Zudem empfiehlt die Kommission die Schaffung einer öffentlichen Verkehrsinfrastrukturgesellschaft für Bundesfernstraßen, die nicht nur kostengünstiger agieren kann, sondern durch ihre Autonomie sicherstellt, dass Bundesfernstraßen in Zukunft den Anforderungen gerecht werden. Diese Verkehrsinfrastrukturgesellschaft sollte direkt alle Mauteinnahmen und einen Teil der Mineralölsteuer erhalten, um so zu vermeiden, dass diese Einnahmen für andere Zwecke verwendet werden und die Infrastruktur weiter an Wert verliert. Ferner sollte diese Gesellschaft mehrheitlich in öffentlicher Hand aber auch privatrechtlich organisiert sein, damit sie sich selbstständig über den Kapitalmarkt finanzieren kann, um in Jahren eines hohen Investitionsbedarfs diesen decken zu können. Die Maut und Mineralölsteuer reichen aus, damit sich diese Gesellschaft langfristig aus diesen Einnahmen finanzieren kann. Ob die Gesellschaft mit einer staatlichen Garantie ausgestattet ist, ist zweitrangig. Ziel ist es ausdrücklich nicht, einen Schattenhaushalt zu schaffen, um die Schuldenbremse zu vermeiden. Einiges spricht sogar dafür, eine solche Gesellschaft nicht unabhängig vom Bundeshaushalt zu führen.

Bei den öffentlichen Haushalten leiden vor allem viele Kommunen unter einem chronischen Investitionsnotstand. Die Kreditanstalt für Wiederaufbau schätzt den kommunalen Investitionsrückstand auf 118 Mrd.
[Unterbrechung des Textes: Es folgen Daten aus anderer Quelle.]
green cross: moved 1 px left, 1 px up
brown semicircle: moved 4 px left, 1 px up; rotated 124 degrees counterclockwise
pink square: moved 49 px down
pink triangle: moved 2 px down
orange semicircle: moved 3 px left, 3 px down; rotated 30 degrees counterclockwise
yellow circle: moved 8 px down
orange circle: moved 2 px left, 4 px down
Euro. Die Expertenkommission empfiehlt einen „nationalen Investitionspakt für Kommunen“, der mit 15 Mrd. Euro in den kommenden drei Jahren zumindest den weiteren Substanzverfall stoppen soll. Zudem benötigen Kommunen Kapazitäten, um Infrastrukturprojekte planen zu können. Die Kommission schlägt daher die Schaffung einer „Infrastrukturgesellschaft für Kommunen“ vor, die bei Wirtschaftlichkeitsuntersuchungen, Auswahl von Beschaffungsoptionen und dem Planungsprozess den Kommunen beratend zur Seite stehen soll. Umfragen bei Kommunen zeigen, dass vor allem schwächere und kleinere Kommunen häufig noch nicht einmal Wirtschaftlichkeitsuntersuchungen durchführen können, um Investitionsprojekte systematisch zu evaluieren und zu planen.

Öffentlich-private Partnerschaften

Die private Finanzierung öffentlicher Infrastruktur – öffentlich-private Partnerschaften (ÖPP) – wird in Deutschland kontrovers diskutiert. Viele ÖPP-Projekte sind gescheitert, aber es gibt auch Beispiele, wo der Staat profitieren konnte. Die Expertenkommission spricht sich per se weder für noch gegen ÖPP aus. ÖPP sollten nur dann installiert werden, wenn sie Staat und Gesellschaft nutzen – wenn also deren Effizienzgewinne größer sind als die höheren privaten Finanzierungskosten. Die Kommission schlägt die Prüfung sowohl eines „öffentlichen Infrastrukturfonds“ für institutionelle Investoren als auch eines „Bürgerfonds“ für den Kleinsparer vor. Diese Fonds sollen öffentliche Infrastrukturprojekte bündeln, somit das Risiko für Bürger und Investoren reduzieren und letztlich die Finanzierungskosten für den Staat senken.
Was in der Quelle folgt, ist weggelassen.